Whenever a line in this data holds the word "WINTERSTIEFEL", report that line in full.

[Collected data]
════════════════════
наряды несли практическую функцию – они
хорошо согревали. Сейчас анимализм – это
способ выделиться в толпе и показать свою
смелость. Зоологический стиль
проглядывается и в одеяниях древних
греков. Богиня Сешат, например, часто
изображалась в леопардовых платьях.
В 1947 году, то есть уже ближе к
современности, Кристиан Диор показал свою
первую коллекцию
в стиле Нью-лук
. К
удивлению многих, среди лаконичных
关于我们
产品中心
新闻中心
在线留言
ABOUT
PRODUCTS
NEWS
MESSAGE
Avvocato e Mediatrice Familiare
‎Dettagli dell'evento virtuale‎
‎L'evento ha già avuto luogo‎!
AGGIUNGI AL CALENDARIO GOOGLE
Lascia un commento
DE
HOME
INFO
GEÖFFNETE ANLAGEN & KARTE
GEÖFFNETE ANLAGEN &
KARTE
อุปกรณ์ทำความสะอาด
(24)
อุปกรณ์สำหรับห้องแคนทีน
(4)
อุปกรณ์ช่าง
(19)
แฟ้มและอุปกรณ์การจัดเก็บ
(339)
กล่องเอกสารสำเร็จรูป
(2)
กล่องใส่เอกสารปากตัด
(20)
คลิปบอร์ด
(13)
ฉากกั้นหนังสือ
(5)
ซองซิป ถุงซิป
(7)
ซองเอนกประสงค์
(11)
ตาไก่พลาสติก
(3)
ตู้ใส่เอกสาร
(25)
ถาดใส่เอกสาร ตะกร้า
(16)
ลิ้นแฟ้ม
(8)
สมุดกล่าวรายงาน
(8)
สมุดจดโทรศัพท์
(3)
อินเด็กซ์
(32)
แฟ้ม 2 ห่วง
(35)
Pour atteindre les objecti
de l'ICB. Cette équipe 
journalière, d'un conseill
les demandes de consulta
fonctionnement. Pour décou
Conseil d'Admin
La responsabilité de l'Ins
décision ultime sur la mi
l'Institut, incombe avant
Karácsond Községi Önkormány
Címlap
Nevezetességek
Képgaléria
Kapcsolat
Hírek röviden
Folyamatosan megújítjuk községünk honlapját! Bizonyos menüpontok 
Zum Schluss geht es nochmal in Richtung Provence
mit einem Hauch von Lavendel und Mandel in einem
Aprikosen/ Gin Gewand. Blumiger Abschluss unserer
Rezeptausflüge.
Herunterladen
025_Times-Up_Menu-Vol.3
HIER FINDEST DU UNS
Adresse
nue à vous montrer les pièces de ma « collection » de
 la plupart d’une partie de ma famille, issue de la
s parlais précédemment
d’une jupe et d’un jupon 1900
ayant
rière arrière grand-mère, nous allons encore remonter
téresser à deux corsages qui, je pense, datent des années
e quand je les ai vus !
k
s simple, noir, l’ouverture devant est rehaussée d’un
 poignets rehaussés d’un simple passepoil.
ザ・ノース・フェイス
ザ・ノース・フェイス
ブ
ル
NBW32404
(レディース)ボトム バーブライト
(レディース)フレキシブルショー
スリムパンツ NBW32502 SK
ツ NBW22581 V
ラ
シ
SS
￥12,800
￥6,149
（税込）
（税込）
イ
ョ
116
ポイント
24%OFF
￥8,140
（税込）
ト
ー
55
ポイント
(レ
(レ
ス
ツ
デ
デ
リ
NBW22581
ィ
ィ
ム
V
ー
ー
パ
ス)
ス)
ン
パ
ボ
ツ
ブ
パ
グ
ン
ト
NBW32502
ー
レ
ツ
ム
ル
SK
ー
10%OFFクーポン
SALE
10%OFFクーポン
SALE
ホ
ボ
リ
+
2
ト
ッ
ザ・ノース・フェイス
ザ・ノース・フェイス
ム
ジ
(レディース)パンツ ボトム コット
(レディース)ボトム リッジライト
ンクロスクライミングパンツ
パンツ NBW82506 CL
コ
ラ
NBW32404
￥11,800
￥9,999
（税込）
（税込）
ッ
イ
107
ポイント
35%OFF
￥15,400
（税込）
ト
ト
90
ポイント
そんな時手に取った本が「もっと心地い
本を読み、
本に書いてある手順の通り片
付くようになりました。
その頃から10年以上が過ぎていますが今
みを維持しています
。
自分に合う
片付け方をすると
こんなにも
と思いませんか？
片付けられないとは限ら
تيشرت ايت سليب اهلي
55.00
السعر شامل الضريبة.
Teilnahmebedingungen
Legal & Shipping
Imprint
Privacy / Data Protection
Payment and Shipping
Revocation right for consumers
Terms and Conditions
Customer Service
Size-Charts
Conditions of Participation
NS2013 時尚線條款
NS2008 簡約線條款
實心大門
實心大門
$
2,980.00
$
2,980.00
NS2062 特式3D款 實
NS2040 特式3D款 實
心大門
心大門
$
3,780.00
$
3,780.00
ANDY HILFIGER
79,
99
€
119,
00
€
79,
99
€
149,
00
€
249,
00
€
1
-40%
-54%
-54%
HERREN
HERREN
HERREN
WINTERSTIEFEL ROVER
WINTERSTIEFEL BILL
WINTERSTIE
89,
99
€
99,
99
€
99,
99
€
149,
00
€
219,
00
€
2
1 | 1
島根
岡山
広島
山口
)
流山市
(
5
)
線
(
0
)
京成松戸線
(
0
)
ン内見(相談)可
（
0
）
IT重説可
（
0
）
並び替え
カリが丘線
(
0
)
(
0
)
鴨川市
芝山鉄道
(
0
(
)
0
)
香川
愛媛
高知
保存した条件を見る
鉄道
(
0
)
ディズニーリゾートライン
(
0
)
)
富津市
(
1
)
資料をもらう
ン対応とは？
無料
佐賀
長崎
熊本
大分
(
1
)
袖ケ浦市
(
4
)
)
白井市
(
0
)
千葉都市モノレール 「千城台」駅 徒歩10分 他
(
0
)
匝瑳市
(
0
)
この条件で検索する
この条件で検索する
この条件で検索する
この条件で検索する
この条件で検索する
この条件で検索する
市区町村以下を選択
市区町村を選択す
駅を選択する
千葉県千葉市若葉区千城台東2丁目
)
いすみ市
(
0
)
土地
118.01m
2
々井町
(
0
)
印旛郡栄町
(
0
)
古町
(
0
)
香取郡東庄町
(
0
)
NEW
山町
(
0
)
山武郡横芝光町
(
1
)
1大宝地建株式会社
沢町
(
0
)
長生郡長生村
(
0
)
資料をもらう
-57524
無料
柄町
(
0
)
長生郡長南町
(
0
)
════════════════════
Task answer>
WINTERSTIEFEL ROVER
WINTERSTIEFEL BILL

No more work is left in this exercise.